In some optional implementations of this embodiment, step 202 may include the following sub-steps:

substep 2021, calculating defect solution time length of each defect according to the defect occurrence time and defect solution time of each defect, respectively.

For any defect in a plurality of defects that have occurred and correspond to the software project, the electronic device on which the information push method is executed may calculate the defect solution duration of the defect according to the defect occurrence time and the defect solution time of the defect. The plurality of defects that have occurred in the software project are taken as statistical defects. In this way, a statistical sample of defect resolution durations corresponding to a plurality of defects can be obtained.

Substep 2022, statistics of standard deviation, mean and 90% quantile of defect resolution duration.
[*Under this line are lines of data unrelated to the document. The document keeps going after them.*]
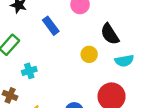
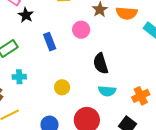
yellow circle: (89, 54) -> (62, 87), moved

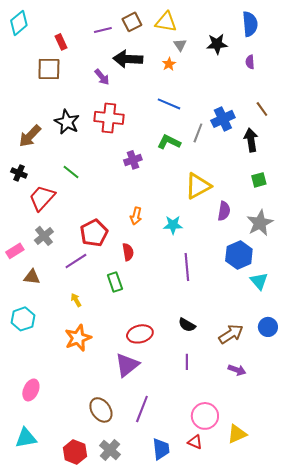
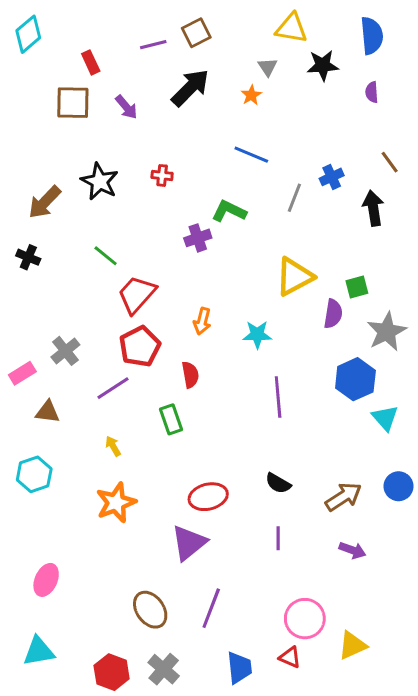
yellow triangle: (166, 22) -> (291, 28), moved
black arrow: (128, 59) -> (190, 88), turned 132
purple arrow: (102, 77) -> (126, 107), moved
red cross: (109, 118) -> (162, 175), size x0.5
blue cross: (223, 119) -> (332, 177), size x0.7
green L-shape: (169, 142) -> (229, 211), moved
green square: (259, 180) -> (357, 287), moved
red trapezoid: (42, 198) -> (137, 294), moved

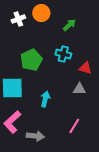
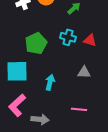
red triangle: (85, 68) -> (90, 40), moved
pink line: (74, 126) -> (79, 109), turned 63

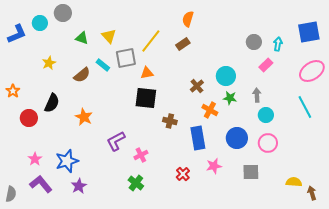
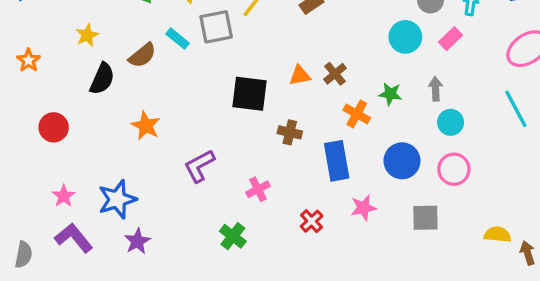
orange triangle: (147, 73) -> (300, 75), moved
cyan circle: (226, 76) -> (405, 37), moved
orange star: (13, 91) -> (28, 60), moved
black semicircle: (52, 103) -> (102, 79), moved
pink cross: (141, 155) -> (258, 189), moved

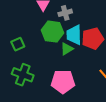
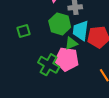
green cross: (23, 75) -> (49, 65), moved
pink pentagon: (63, 82) -> (67, 59), moved

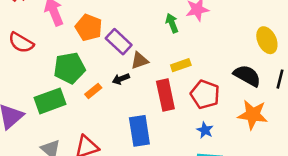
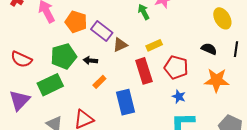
red semicircle: (21, 43) -> (21, 59), moved
black semicircle: (247, 76) -> (209, 49), size x0.7
black arrow: (121, 79) -> (90, 60), moved, turned 32
orange rectangle: (93, 91) -> (99, 82), moved

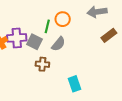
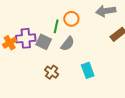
brown cross: (42, 64) -> (52, 72), moved, turned 32
cyan rectangle: (74, 84) -> (88, 70), moved

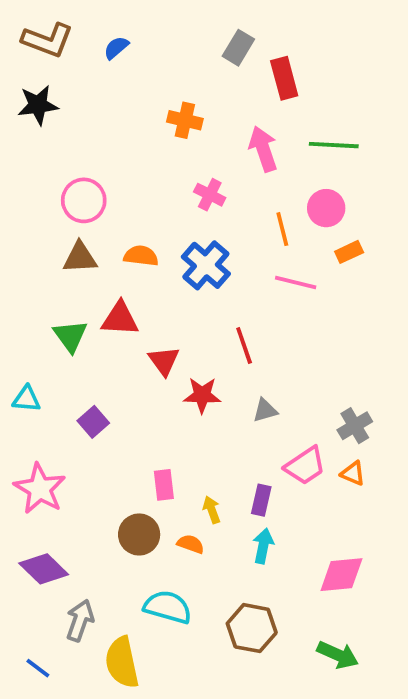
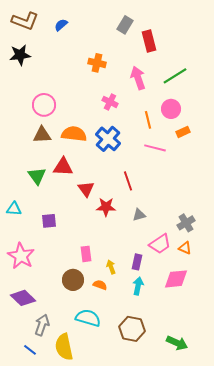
green line: (334, 145) -> (175, 76), turned -35
orange semicircle: (141, 256) -> (74, 134), size x1.4
purple square: (93, 422) -> (49, 221), turned 35
pink diamond: (341, 575) -> (176, 279), moved
blue line: (38, 668) -> (30, 350), moved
The electronic device may use a conventional statistical method to count the standard deviation and the mean of the defect solving time. The above statistical method and statistical formula are not described herein.

In some optional implementations of the embodiment, the electronic device may count the 90% quantile per of the defect resolution duration according to the following formula (1):

wherein n is the total number of defects that have occurred before the current time corresponding to the item; tf_cThe repair time for the c-th defect; tf_c+1The repair time for the c +1 th defect; int is the rounding operator.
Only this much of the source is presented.